Screenshot grounding data:
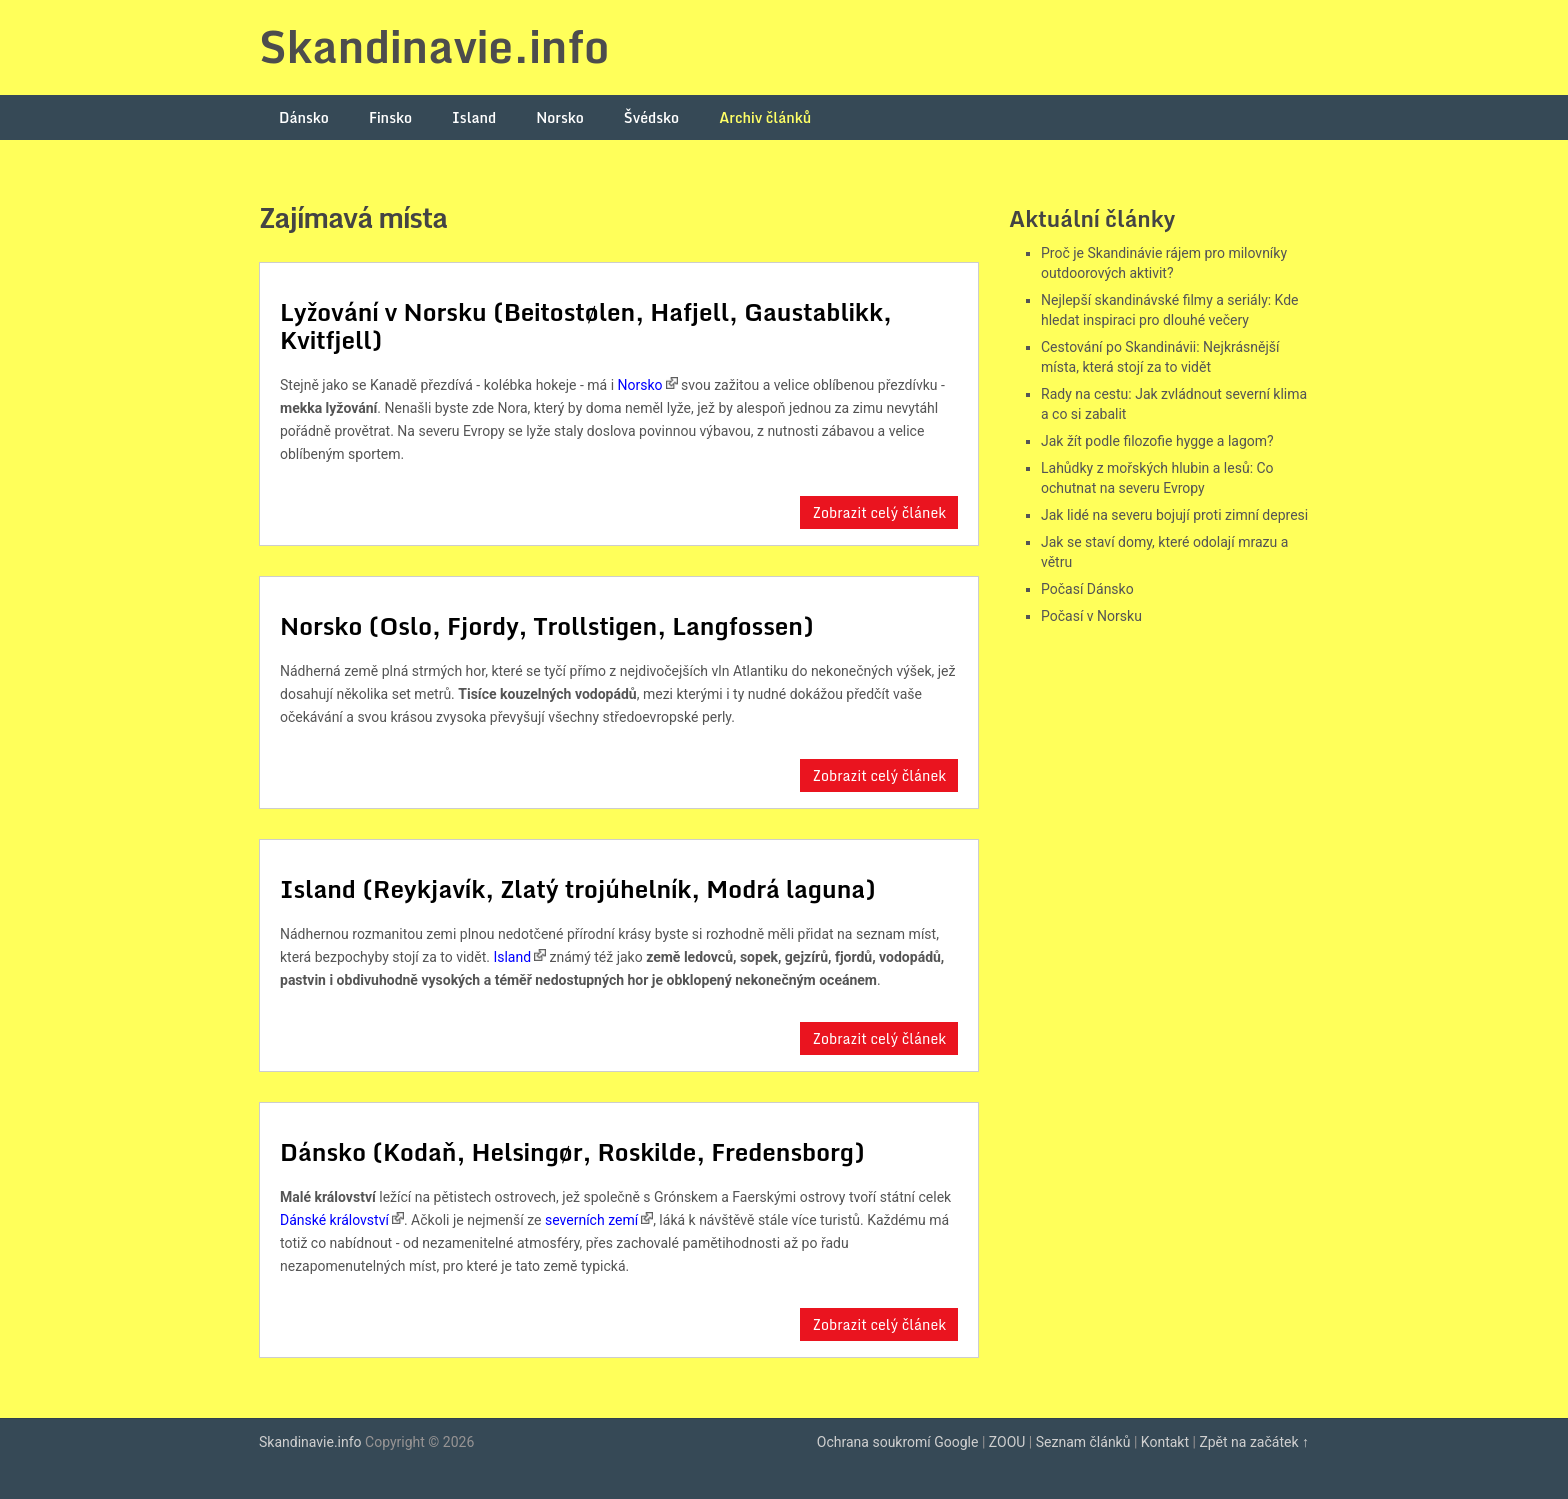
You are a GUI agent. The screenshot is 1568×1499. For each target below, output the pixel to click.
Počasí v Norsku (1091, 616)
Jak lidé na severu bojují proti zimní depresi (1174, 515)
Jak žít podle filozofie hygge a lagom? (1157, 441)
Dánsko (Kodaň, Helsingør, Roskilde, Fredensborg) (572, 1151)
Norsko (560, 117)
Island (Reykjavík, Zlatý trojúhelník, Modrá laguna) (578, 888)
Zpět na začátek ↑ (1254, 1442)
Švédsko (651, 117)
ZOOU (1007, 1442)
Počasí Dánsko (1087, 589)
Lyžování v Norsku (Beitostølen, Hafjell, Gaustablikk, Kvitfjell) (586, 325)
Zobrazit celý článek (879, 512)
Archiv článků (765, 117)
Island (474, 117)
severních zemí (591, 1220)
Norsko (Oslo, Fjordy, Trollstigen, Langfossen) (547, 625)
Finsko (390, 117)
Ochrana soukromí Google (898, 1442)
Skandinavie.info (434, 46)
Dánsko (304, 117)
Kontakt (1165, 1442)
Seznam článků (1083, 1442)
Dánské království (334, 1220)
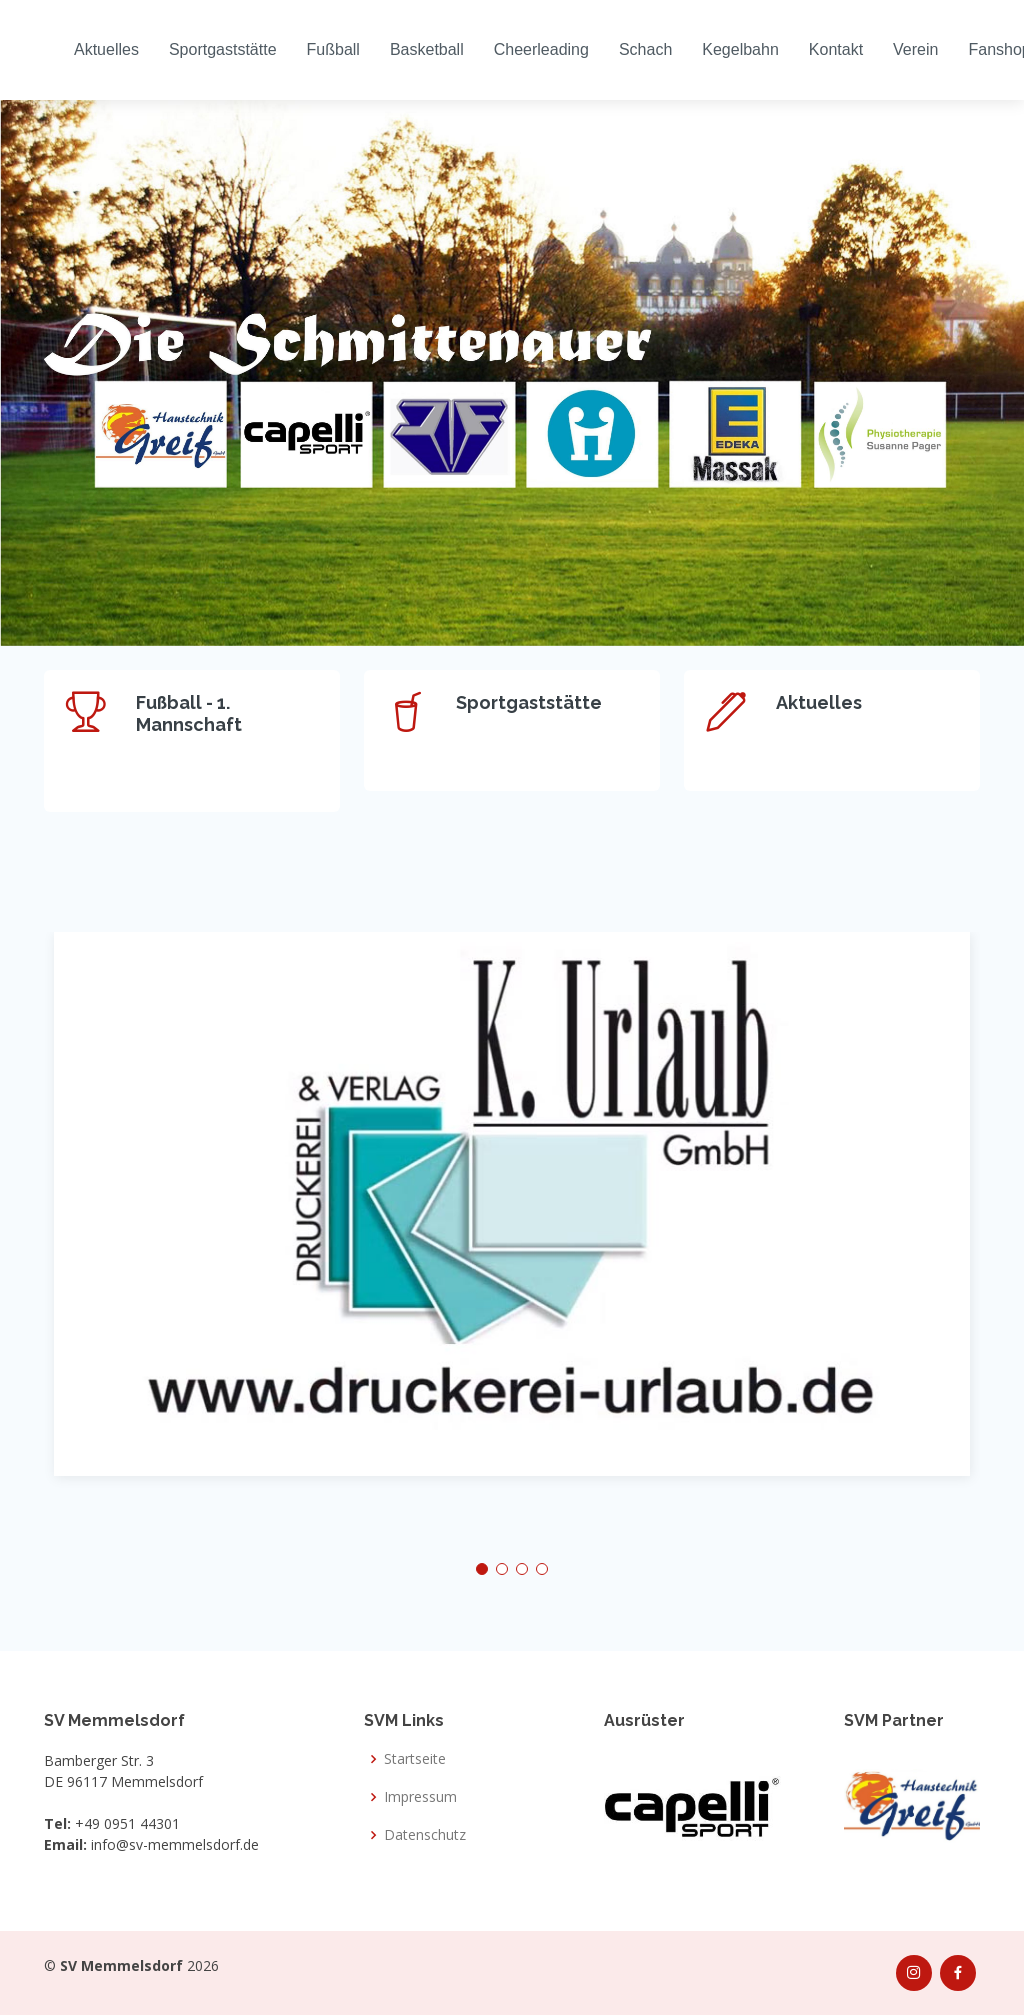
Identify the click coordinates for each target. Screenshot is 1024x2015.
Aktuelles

(Task instructions)
Copy task for the entries above: every line with the string "Norsku".

(Task output)
Počasí v Norsku (1091, 616)
Lyžování v Norsku (Beitostølen, Hafjell, Gaustablikk, Kvitfjell) (586, 325)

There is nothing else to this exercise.